Thursday, March 18, 2010

how (not to) make prison chili

Start with Mom's White Chili Recipe, which I shan't reproduce here, and basically ignore alot of it, and fake the rest.
Ingredients:
  • A bunch of ground chicken (I think I had about a kilo)
  • Couple of carrots
  • Some onions
  • Cans of beans (pinto, garbanzo...whatever you got / whatever goes in "chili")
  • Can of corn

I use our Le Creuset, which are the most awesomest kitchen dishes evHAR: basically a big iron pot coated in some nigh indestructable enamel. Heat it a little and it stay hot forever, slowly radiating heat from all over into whatever is in it...anyway any crock-pot / Dutch Oven kinda thing will do.
Chop up the onions. Chop up the carrots. Since this is prison-style, chop them badly; all different sizes and generally too big, to ensure uneven cooking and impractical eating. Put pot on stove, dump carrots and onions into pot, turn on heat. Cook for a bit. Dump in the chicken. Add some spice (aka Cumin + "Italian Seasoning" + black pepper if you want). MC MixAlot.

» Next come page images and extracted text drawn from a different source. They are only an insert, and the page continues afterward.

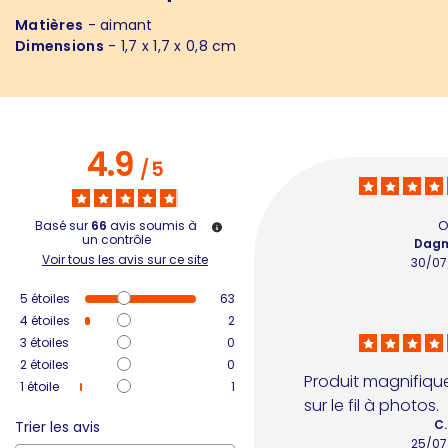
Matières
- aimant
Dimensions
- 1,7 x 1,7 x 0,8 cm
4.9
/
5
o
Basé sur
66
avis soumis à
un contrôle
Dagm
Voir tous les avis sur ce site
30/07
5
étoiles
63
4
étoiles
2
3
étoiles
0
2
étoiles
0
Produit magnifique,
1
étoile
1
sur le fil à photos.
C.
Trier les avis
25/07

Dump the beans and corn into a bowl and SAVE THE JUICE from the beans and corn cans.

When the onions are translucent and the meat is nicely browned, dump in the strained beans + corn. Also pour in about a cup or so of the beans/corn juice.

Let sit on stove on low heat for hours / days.

Now the interesting caveat to this story: as you can see from below, I ate some chili for lunch a few hours ago.

The lovely wife just texted me to inform me that the chili smells funny and has probably gone bad. After I already ate my lunch.

I have some more chili in my other bento for dinner, so just to verify, I smelled it...yup. Smells not like what prison chili is supposed to smell like.

Oops.

The good news is I am quite healthy and hearty these days, so my stomach has not complained at all about eating a bunch of spoiled chili.

The bad news is I now have no protein for dinner...will go down to the AM/PM and buy some...I dunno what, actually. Cannot imagine they have any protein that I can eat. Maybe I'll just get some tofu or natto or something.

So the moral of the story is: cook the chili on the stove for long enough until the juice is all gone and it's a proper thick and chunky meal...but don't let it sit on the stove for so long that it spoils and smells like my socks after jumping rope 850 times.

The untimely death of the chili just means I will be piling into the 2 kilos of shrimp and cans of tuna in pure water even sooner!